Article Text
Abstract
Supporting a patient with limited family and financial resource to die alone at home, when some people were profoundly uncomfortable with their end of life wishes proved a difficult, but not insurmountable, challenge.
Background The concept of a ‘Good Death’ (Ko et al., 2015) is widely accepted, dying alone is seen as an aspect of ‘bad death’. The Mental Capacity Act (2005) makes it clear, people have a right to make informed choices; these choices should not be measured against those others might make. Patients who want to die alone are not always able to do so – well-meaning friends, neighbours and professionals can create barriers to prevent lone death including detailing safety, medicines and vulnerable adult concerns.
Results The patient died at home, alone, what did we do ?
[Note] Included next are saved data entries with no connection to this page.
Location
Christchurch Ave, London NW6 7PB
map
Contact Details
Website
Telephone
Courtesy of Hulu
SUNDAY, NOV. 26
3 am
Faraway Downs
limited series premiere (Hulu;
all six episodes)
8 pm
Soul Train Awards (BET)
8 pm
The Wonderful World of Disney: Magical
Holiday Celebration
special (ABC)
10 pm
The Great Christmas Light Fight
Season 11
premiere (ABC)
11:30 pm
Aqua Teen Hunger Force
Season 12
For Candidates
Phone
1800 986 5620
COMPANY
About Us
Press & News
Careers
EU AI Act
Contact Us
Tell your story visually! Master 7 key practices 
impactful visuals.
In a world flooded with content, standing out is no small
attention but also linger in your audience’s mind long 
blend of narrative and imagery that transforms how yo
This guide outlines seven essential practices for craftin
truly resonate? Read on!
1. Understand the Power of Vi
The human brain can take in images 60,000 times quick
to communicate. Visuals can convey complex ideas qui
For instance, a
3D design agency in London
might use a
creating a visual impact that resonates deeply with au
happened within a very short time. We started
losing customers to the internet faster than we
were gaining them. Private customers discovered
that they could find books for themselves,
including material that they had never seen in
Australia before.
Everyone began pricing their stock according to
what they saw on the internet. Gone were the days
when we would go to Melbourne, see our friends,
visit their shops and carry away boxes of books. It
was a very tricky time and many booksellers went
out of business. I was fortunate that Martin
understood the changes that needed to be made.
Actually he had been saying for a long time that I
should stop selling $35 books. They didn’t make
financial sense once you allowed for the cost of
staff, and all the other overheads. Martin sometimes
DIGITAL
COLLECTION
• Enabled the patient to be explicit about their choices, and communicate them to friends, neighbours and professionals effectively
• Recognised that dying alone was a valid choice, made with capacity, and fully in tune with the context of this person’s life
• Reflected on our insecurities, helped carers to do the same, recognising that our fear can create a barrier to patient choice
• Brought together the widest multidisciplinary team including social services, carers, neighbours, helping them to understand the patient’s viewpoint, right to autonomy and self-determination
• Honestly addressed risks to patient safety, safeguarding, medicines management, access to patient’s home – minimising those risks using technology, equipment adaptations and creative problem solving
• Rapid response hospice team involved.
Conclusions The biggest challenge was to overcome preconceptions of what is a good death to enable the patient to have their choices honoured. Creating common understanding with good communication, having a clear plan, and taking a degree of shared risk empowered real patient choice at end of life. An alone death is not necessarily a bad death.